Siete state su quel palco per provare che il centrosinistra esiste ancora?
C’è ancora un centrosinistra che è l’unica alternativa possibile alla destra, ma è un’alternativa che va costruita, a prescindere dai risultati elettorali.
Dopo la Liguria, una disfatta anche in Umbria sarebbe un macigno per le opposizioni.
Perdere o vincere è la normalità democratica. Noi dobbiamo lavorare per costruire un contesto condiviso, rispettando le reciproche differenze e facendo sintesi. In Sardegna ci siamo riusciti perché sia noi che il Pd eravamo stati all’opposizione. Le alleanze variabili solo a fini elettorali non funzionano.
Secondo Chiara Appendino, che le è subentrata come vicepresidente dei Cinque Stelle, “non è il momento di alleanze strutturali con il Pd”, anche perché “l’abbraccio con i dem è stato dannoso”.
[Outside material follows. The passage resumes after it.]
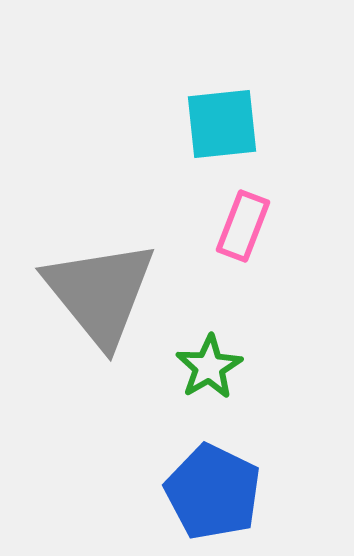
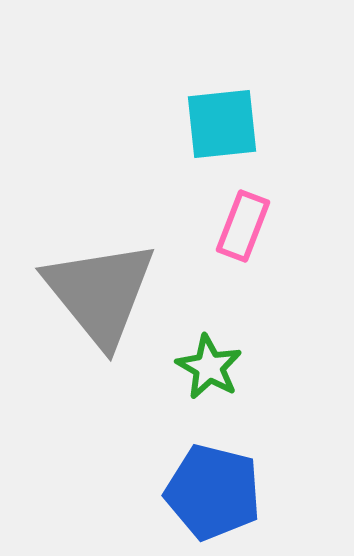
green star: rotated 12 degrees counterclockwise
blue pentagon: rotated 12 degrees counterclockwise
Non sono d’accordo con Chiara, e lo dico con lo spirito di normale dialettica che ci deve essere in una forza politica. È evidente che, in vista dell’assemblea costituente, dobbiamo innanzitutto chiarire cosa sia oggi il M5S. Ma il campo dove dobbiamo giocare è quello progressista, senza mai essere subalterni, sia chiaro. Non siamo e non saremo mai cespugli del Pd. Ma la nostra Carta dei valori, come la nostra collocazione in Europa nel gruppo di The Left (La Sinistra) chiariscono quale sia la nostra parte. Possiamo anche litigare con i dem, ma il campo è quello.
A proposito di Europa: i vostri eletti a Bruxelles hanno commentato la vittoria di Trump come “una lezione per i finto-progressisti”. Condivide?
Ho vissuto negli Stati Uniti e sostenevo Harris, come ho apertamente detto. Non mi riconosco in una politica conservatrice.
Conte ha parlato di “vittoria netta”. Troppo cortese?
No, è un dato di fatto. Il sistema elettorale americano ha scelto così. Ora spero che il nuovo presidente si dia da fare per una tregua e un tavolo di pace in Ucraina. Ma la sua posizione verso Israele mi spaventa. A Gaza è in atto uno sterminio.
Le polemiche nel centrosinistra le hanno complicato la gestione della giunta sarda?
Con il Pd discutiamo in modo franco, talvolta acceso. Ma riesco sempre a fare sintesi.
Nelle elezioni locali il M5S crolla regolarmente. Le liste sono troppo fragili? O state semplicemente precipitando nei consensi?
Andiamo male perché non siamo radicati nei territori, e perché talvolta i gruppi locali sono autoreferenziali, chiusi all’esterno. Per creare consenso devi aprirti e parlare alle persone fuori del M5S, coinvolgerle.
Lei spalancherebbe le liste agli esterni, insomma.
Certo, ma sempre nel rispetto dei nostri valori. Però i gruppi territoriali vanno anche aiutati, perché ad oggi non hanno risorse per aprire sedi o organizzare eventi.
Vuole che il M5S diventi un partito, o la parola le fa paura?
Nessuna paura. Io voglio che il M5S sia un’organizzazione radicata sui territori.
C’è chi spinge per cambiare nome e simbolo…
Io non ho tabù. Per quanto mi riguarda possiamo toccare tutto, ma saranno i nostri iscritti a decidere, senza costrizioni o limiti. L’importante sarà stare comodi nel vestito che ci daremo.
Vincenzo De Luca si è fatto votare una legge per il terzo mandato in Campania. Che ne pensa?
Se c’è una regola nazionale, va rispettata da tutti. E poi da presidenti di Regione si ha molto potere. Due mandati sono sufficienti, ma la questione di De Luca è un problema del Pd, e dovranno gestirlo i dem.